Rechazamos categóricamente el ingreso de la fuerza pública al alma mater, y exigimos garantías ante esta vulneración a la Autonomía Universitaria que se ha presentado en distintas universidades del país.
Convocamos al conjunto del estudiantado colombiano a hacer parte de la jornada nacional de este 10 de octubre, participando y promoviendo acciones de movilización desde las regiones. Buscamos expresar nuestro inconformismo con el actual modelo de educación colombiano que no responde a los intereses y sueños de nuestro pueblo. Es así, que en diferentes partes del país nos daremos cita para sentar nuestra voz de protesta frente a:
La corrupción, como dinámica propia de un sistema social de acumulación sustentado en el robo, el fraude y la violencia: situación que desde hace mucho tiempo afecta a nuestras instituciones de Educación Superior y que es una de las consecuencias del déficit presupuestal que todas ellas atraviesan. Proponemos y exigimos el establecimiento de las veedurías universitarias sobre los procesos de contratación e inversión pública, y el apoyo técnico para su buen desarrollo.
La protesta social como un derecho fundamental consagrado en el artículo 37 de nuestra Constitución Política y, expresado en al menos tres libertades: la libertad de asociación o reunión, la libertad de expresión y la libertad de huelga. Contrario a ello, viene siendo estigmatizada e instrumentalizada por el gobierno, que ante las diversas formas de movilización del pueblo en ejercicio de su derecho y reivindicaciones, ha respondido con violencia (haciendo uso de la fuerza de cuerpos civiles armados, policías o ESMAD), incitación al odio (declaraciones del gobierno nacional en cabeza del Ministerio de Defensa, donde estigmatiza las manifestaciones tildándolas de estar financiadas por grupos ilegales) e iniciativas en senado y cámara para regularla de manera inconstitucional (por ejemplo, un senador de la ASI, presentó en los últimos días un proyecto de ley para limitarla a un ejercicio de fin de semana), y de otra parte la Corte Constitucional tumbó 29 artículos que buscaban regularla dentro del Código de Policía –Ley 1801 de 2016–, porque los consideraron abiertamente inconstitucionales, violatorios de derechos políticos y de participación ciudadana.
El desmonte del Escuadrón Móvil Antidisturbios – ESMAD: que atenta contra el legítimo derecho a la protesta y que lejos de cumplir con una función de antidisturbios, promueve abiertamente hechos de violencia, como los acontecidos recientemente contra estudiantes de la Universidad Distrital, la Universidad Javeriana y la Universidad Pedagógica, donde los primeros se encontraban protestando por los hechos de corrupción al interior de su institución, pero que terminó con el ESMAD lanzando bombas aturdidoras y gases lacrimógenos a las instalaciones de la Universidad Javeriana, afectado al Hospital San Ignacio ubicado en frente, y con el lanzamiento a las instalaciones de la Universidad Pedagógica, de lo que parece ser una granada de fragmentación que hirió de gravedad a varias y varios estudiantes. Rechazamos el uso desmedido de la fuerza por parte del ESMAD que causa daños a la población civil, sus detenciones arbitrarias, el uso de armas no convencionales como bombas recalzadas y la violación sistemática a los Derechos Humanos, todo lo cual además, busca dispersar manifestaciones pacíficas y legítimas de los estudiantes.

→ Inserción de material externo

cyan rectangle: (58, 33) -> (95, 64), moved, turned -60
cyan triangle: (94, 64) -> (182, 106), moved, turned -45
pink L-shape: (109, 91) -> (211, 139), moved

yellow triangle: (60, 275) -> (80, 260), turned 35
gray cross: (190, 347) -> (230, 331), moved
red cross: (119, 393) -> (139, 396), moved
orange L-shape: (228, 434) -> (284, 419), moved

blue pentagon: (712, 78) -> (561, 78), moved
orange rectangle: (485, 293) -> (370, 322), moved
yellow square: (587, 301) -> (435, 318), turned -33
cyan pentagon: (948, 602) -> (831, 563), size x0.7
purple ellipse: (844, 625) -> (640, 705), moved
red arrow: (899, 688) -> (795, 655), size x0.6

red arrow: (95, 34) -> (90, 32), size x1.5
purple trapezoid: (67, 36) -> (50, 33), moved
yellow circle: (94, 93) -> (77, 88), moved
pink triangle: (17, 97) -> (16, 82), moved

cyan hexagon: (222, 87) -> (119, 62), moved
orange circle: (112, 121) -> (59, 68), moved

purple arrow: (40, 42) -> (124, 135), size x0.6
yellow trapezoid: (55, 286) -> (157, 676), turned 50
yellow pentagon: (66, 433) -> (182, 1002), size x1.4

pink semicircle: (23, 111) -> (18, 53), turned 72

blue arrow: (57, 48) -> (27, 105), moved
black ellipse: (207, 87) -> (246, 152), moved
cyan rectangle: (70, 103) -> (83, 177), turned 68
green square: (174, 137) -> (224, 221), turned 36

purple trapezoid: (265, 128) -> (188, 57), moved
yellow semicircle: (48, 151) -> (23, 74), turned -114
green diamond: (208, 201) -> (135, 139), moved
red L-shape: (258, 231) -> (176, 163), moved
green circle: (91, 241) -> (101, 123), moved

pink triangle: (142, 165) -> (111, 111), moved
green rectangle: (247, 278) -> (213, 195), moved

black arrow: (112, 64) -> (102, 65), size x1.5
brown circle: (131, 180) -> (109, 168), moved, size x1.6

La defensa de la Autonomía Universitaria consagrada en nuestra Constitución Política en el artículo 69: nuestras universidades se han convertido en los fortines de casas políticas en cada uno de los departamentos del país. No es la comunidad universitaria (estudiantes, profesores y trabajadores) quien decide los rumbos de las instituciones, sino son agentes externos con intereses económicos y políticos que afectan el buen rumbo de su concepción original: el libre intercambio de ideas, la búsqueda desinteresada del conocimiento y la verdad. Rechazamos categóricamente el ingreso de la fuerza pública al alma mater, y exigimos garantías ante esta vulneración a la Autonomía Universitaria que se ha presentado en distintas universidades del país.
El cumplimiento de los acuerdos firmados entre el gobierno y el movimiento estudiantil: histórica fue la movilización y organización de las y los estudiantes durante el 2018, trabajaron juntos/as en marchas, mítines, paros permanentes y asambleas; soportaron violaciones a sus Derechos Humanos por parte del establecimiento, y con todo ello lograron una serie de acuerdos con el gobierno nacional que vienen siendo sistemáticamente incumplidos, bajo la ya conocida receta del gobierno de sentar al movimiento social colombiano en una mesa, prometer y no cumplir.
En consecuencia, reiteramos el llamado amplio a todo el estudiantado y a la comunidad en general a vernos este 10 de octubre y hacer sentir bajo una sola voz, nuestra exigencia de cambio social y político que garantice la vida digna del pueblo colombiano.